To ease myself in I decided to join our sibilant South American cousins and drop the ‘th’ sound with which I was taught to pepper my Spanish sentences. Brilliant, I thought – why haven’t I tried this before? No longer will I have to take time out in meetings to mentally practise pronouncing ‘organithathiones’ before composing the sentence. My life will be simpler in one fell swoop.
Just one morning of seseando [pronouncing c and z as s not th] and I realise that it’s not so much a tongue twister as a mind bender. So what’s the background to this quirky phonetic phenomenon?
Don’t worry, dear, he’s from Barthelona
“Dos thervezas, por favor!” goes the typical layperson’s impression of every Juan, Pedro and Carlos. Yip, everyone’s a Hispanist.
Unsurprisingly, the much parodied Castilian lisp didn’t actually start with the Seventies British sitcom Fawlty Towers, in which the long-suffering Manuel, the waiter from Barthelona, ambled around unwittingly incurring the wrath of his dimwit boss. The issue of seseo/ceceo was always a linguistic hot potato. In fact, it still stokes passionate arguments today, as you can see from a quick glance at the online forums. Never mind the sensitivities around the Castilian/Catalan debate – the real question is whether you’re hissing your esses with the best of them.
And like other linguistic issues closer to home, it inspires emotionally and politically charged invective. Spanish people had warned me off seseando for years, cautioning that someone from the UK really shouldn’t be speaking like that. When probed as to why, they would merely shrug and say it would be "frowned upon". But the stigma of seseando is the product of a fairly modern mindset, as it turns out.
The king’s new clothes
Historically the use of ‘th’ wasn’t socially acceptable at all, until the practice of ceceo began to take off in the 16th-century, supposedly inspired by the influence of a lisping king.
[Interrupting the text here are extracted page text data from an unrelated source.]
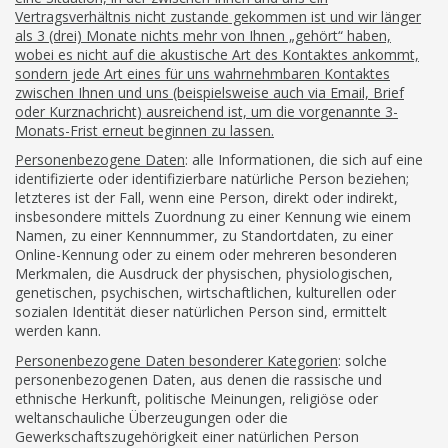
Vertragsverhältnis nicht zustande gekommen ist und wir länger
als 3 (drei) Monate nichts mehr von Ihnen „gehört“ haben,
wobei es nicht auf die akustische Art des Kontaktes ankommt,
sondern jede Art eines für uns wahrnehmbaren Kontaktes
zwischen Ihnen und uns (beispielsweise auch via Email, Brief
oder Kurznachricht) ausreichend ist, um die vorgenannte 3-
Monats-Frist erneut beginnen zu lassen.
Personenbezogene Daten
: alle Informationen, die sich auf eine
identifizierte oder identifizierbare natürliche Person beziehen;
letzteres ist der Fall, wenn eine Person, direkt oder indirekt,
insbesondere mittels Zuordnung zu einer Kennung wie einem
Namen, zu einer Kennnummer, zu Standortdaten, zu einer
Online-Kennung oder zu einem oder mehreren besonderen
Merkmalen, die Ausdruck der physischen, physiologischen,
genetischen, psychischen, wirtschaftlichen, kulturellen oder
sozialen Identität dieser natürlichen Person sind, ermittelt
werden kann.
Personenbezogene Daten besonderer Kategorien
: solche
personenbezogenen Daten, aus denen die rassische und
ethnische Herkunft, politische Meinungen, religiöse oder
weltanschauliche Überzeugungen oder die
Gewerkschaftszugehörigkeit einer natürlichen Person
Impressively, the urban myth of the Castilian lisp turns out to be mythical on two counts. The famous Spanish monarch who inspired a generation has been proven to be sadly apocryphal while the so-called lisp isn’t really a lisp - as in a speech impediment - at all.
Meanwhile, over in the new world, Latin Americans opted sensibly to sesear, but no-one’s quite sure why. Theories range from the mundane to the ridiculous. One guess is that since most of the conquistadores’ boats set sail for the Americas from Seville, the new territories naturally picked up the seseando habits of their crews. Another is that Latin Americans are just too dry of mouth, owing to their tropical surroundings. Hmm.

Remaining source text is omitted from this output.